THERE’S a real wartime feel to our first photograph in Yesterday Once More this week: which is odd, because the picture was taken 12 years after the Second World War ended.
It is dated August 31, 1957, and shows a mother and her young daughter walking along Patrick Pool. The caption to the photograph informs readers that this is ‘one of the shortest streets in the city,’ and adds: “Patrick pool was in existence in the early 13th century.”
It is probably the woman’s military-style coat that gives this picture such a wartime feeling. We also love the glimpse of the market stalls at the end of the street, with the sign in front saying ‘turn left’. And the reason for the photograph being taken? “Two half-timbered houses in Patrick Pool are to be restored,” the caption says.
Most of today’s photographs, which all come from the Press’ archives, date from the 1950s - though one was taken in 1949, and another in 1961. They reveal that this postwar era in York was a time of real change.
One photograph, dated March 1959, shows the frontage of some buildings in Spurriergate being demolished to make way for a new block of shops.
Another, dated May 1959, shows clearance work in Lowther street, The Groves.”Rows of old houses have been demolished clearing a site through to Townend Street”, the caption to this photo says. A picture taken on April 25 1961, meanwhile, shows a St Saviourgate that looks very different to the way it does today. Many readers may well prefer the street as it looked back then...

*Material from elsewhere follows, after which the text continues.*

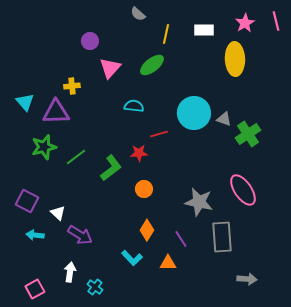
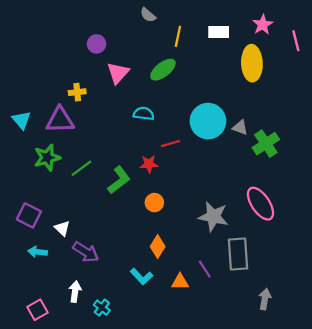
pink line: (276, 21) -> (296, 41), moved
cyan triangle: (25, 102) -> (21, 120), moved
purple line: (181, 239) -> (205, 269), moved
gray arrow: (247, 279) -> (265, 299), turned -84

From April 1949, there is a wonderful photo of the Old George Hotel. This and the disused studio next door to it are “shortly to disappear and make way for the new road from pavement to Peaseholme Green”, the caption to the photograph says. In other words, they were about to be knocked down to make way for Stonebow.
The picture of a neatly-besuited woman hurrying across the top of Lord Mayor’s Walk to its junction with Gillygate dates from January 1959. DI Daniel’s greengrocer on the corner carried some wonderful old advertising hoardings from the era, including one for Woodbine.
And finally, a glimpse of social life in the city in the 1950s: a photograph showing a production by the York Repertory Company. Dated September 1959, the photograph shows the repertory company’s production of The Long, The Short And The Tall at the Theatre Royal. A Japanese soldier (played by John Tinn) is shown having a rough time at the hands of James Beck (right) and Trevor Bannister.